• Dataset content:
____________

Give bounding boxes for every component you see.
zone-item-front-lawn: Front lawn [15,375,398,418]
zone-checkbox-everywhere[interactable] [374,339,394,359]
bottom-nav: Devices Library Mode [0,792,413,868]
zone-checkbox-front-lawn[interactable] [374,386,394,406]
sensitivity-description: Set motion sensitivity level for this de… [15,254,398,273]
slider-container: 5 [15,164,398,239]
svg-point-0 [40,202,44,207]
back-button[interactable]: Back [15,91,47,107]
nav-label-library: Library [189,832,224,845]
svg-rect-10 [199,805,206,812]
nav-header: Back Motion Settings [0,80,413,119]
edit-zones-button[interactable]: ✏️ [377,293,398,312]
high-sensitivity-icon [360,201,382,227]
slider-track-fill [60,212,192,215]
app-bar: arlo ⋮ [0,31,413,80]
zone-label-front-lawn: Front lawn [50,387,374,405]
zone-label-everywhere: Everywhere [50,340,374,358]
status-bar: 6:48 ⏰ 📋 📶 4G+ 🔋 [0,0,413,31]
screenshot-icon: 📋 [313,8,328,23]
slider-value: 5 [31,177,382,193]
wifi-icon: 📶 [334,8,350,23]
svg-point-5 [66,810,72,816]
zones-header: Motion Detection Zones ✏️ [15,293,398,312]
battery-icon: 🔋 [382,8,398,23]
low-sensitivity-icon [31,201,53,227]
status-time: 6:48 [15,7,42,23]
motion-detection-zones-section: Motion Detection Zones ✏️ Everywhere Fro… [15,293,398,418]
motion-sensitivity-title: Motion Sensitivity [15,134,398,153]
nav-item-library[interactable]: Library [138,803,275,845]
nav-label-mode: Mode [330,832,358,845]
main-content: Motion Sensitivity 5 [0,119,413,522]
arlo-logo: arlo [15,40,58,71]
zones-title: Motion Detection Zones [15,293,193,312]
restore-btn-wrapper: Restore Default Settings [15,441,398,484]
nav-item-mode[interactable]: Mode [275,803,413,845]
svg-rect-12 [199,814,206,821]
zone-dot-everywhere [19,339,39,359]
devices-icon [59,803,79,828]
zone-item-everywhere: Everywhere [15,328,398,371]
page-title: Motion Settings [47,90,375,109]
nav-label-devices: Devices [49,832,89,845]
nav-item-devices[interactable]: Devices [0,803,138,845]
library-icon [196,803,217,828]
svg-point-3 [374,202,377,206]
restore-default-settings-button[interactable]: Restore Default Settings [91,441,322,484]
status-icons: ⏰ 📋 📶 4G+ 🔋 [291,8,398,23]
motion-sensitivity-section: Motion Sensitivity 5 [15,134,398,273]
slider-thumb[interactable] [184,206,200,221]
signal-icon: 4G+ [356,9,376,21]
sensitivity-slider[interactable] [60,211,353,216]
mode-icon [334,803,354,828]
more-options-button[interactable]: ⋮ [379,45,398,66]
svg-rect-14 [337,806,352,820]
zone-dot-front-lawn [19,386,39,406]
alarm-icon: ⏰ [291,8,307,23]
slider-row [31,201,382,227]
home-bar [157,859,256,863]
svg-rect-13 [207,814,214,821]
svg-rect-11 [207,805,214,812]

____________

• Task directions:
If a line in the records above contains the string "Back", copy that line out.

• Task answer:
back-button[interactable]: Back [15,91,47,107]
nav-header: Back Motion Settings [0,80,413,119]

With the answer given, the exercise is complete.